As imagined by the title of my first article, I'm disenchanted by my ability to find financial prosperity. In times where the United Kingdom is struggling to provide jobs for its people, the competition for the chance of monetary gain is increased too substantial levels.
This competition is what has concerned me to the extent of which the need to find a plausible answer to ratify it. No doubt we have all been in a waiting room, drawing our eyes at the competition to whom stands in your way to the position of dreams. But these reveal more questions than they do answers. How do they choose which candidate to fit the role? What tactics have the other candidates used against you? How did they stand out against yourself?
The answer to these questions might be quite simple. I applied for a job of what I thought was a marketing outsourcing company. Having found myself in an interview room with excitement in abundance, I believed my luck had turned. This wasn't the case.
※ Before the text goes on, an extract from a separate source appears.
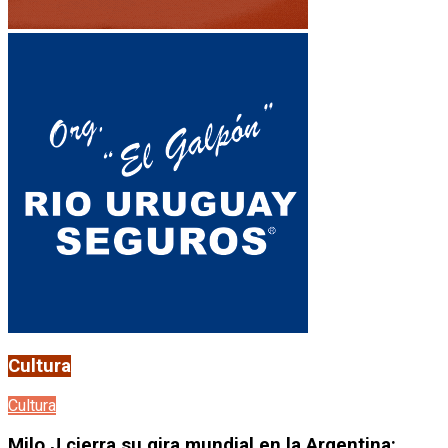
Cultura
Cultura
Milo J cierra su gira mundial en la Argentina:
Having spoken about myself in great detail, the interviewer kept reminding me that today's interview had to be short and that he couldn't go into too much detail about the company. At the time I hadn't thought too much into this situation, believing I'd give him benefit of the doubt. There were, afterall, other interviewees to be dealt with.
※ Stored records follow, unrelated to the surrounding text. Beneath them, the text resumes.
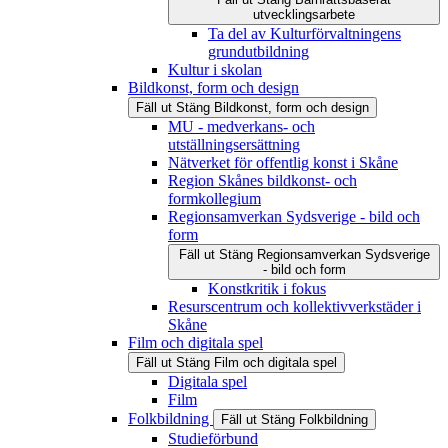
utvecklingsarbete
Ta del av Kulturförvaltningens
grundutbildning
Kultur i skolan
Bildkonst, form och design
Fäll ut
Stäng
Bildkonst, form och design
MU - medverkans- och
utställningsersättning
Nätverket för offentlig konst i Skåne
Region Skånes bildkonst- och
formkollegium
Regionsamverkan Sydsverige - bild och
form
Fäll ut
Stäng
Regionsamverkan Sydsverige
- bild och form
Konstkritik i fokus
Resurscentrum och kollektivverkstäder i
Skåne
Film och digitala spel
Fäll ut
Stäng
Film och digitala spel
Digitala spel
Film
Folkbildning
Fäll ut
Stäng
Folkbildning
Studieförbund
However, my natural curiosity remained and the website remained bleak. The same night, they phoned back asking me to come back in for what was too be an 'on-the-job interview'. Seemed straight forward. This would essentially reveal the make-up of the business and most importantly, the chance to show my capabilities to the company.
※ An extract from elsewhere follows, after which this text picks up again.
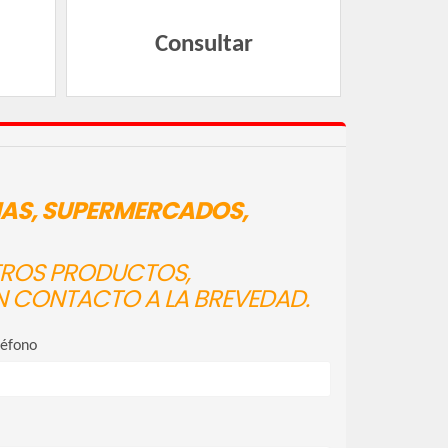
Consultar
IAS, SUPERMERCADOS,
STROS PRODUCTOS,
N CONTACTO A LA BREVEDAD.
léfono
Though this is where the problem lies, what capabilities are they looking for? I'm nothing but adaptable. Any requirements I didn't possess i could learn. I can show a high level of eagerness that should be desirable to most businesses, yes?
This second interview essentially landed me on new ground. I was drafted off with what was a senior employee to be shown the sites. This would allow me to assess what the company does and what it has to offer me, as a potential employee. We set sail, and arrived at a neighbourhood. To my amusement, this wasn't to be marketing, but to be door to door sales. False advertisement is the legal flaw in this company, but it's their recruitment strategy that saddened me.
Over the eight hours of upsetting the neighbourhood with scripted lines and desperate sale actions, it was the role of the senior that made me ponder. Although a nice man, his role was clearly to advertise the business until the candidate nods and says yes. He used tasks to make me think, such as thinking of advantages and disadvantages of commission pay. Providing disadvantages, the senior would twist them into an advantage, to show how the pay structure they use is superior to any other.
You must be thinking, what has this got to do with other companies? Sure, other companies may have more honour and integrity and are likely to use more friendly tactics. However, they're essentially looking for the same candidate. The Yes Man.
Free thinking died out with the dinosaurs. Companies don't want personalities, they want robots. As imagined, I turned down the third interview. Yes, a third interview. The structure of all these interviews was to weasel out the yes men and cease them.
Where does this leave you waiting in the interview room for your next job? It's hard to say. There are still some companies out there after a person with the ability to think outside the box. These have become thin and far though. Especially in these horrid economic times where it's much easier to put someone in a position who will just sit and say 'yes'.
This is money for nothing substantial. Money for no talent. But what you going to do, beat them or join them?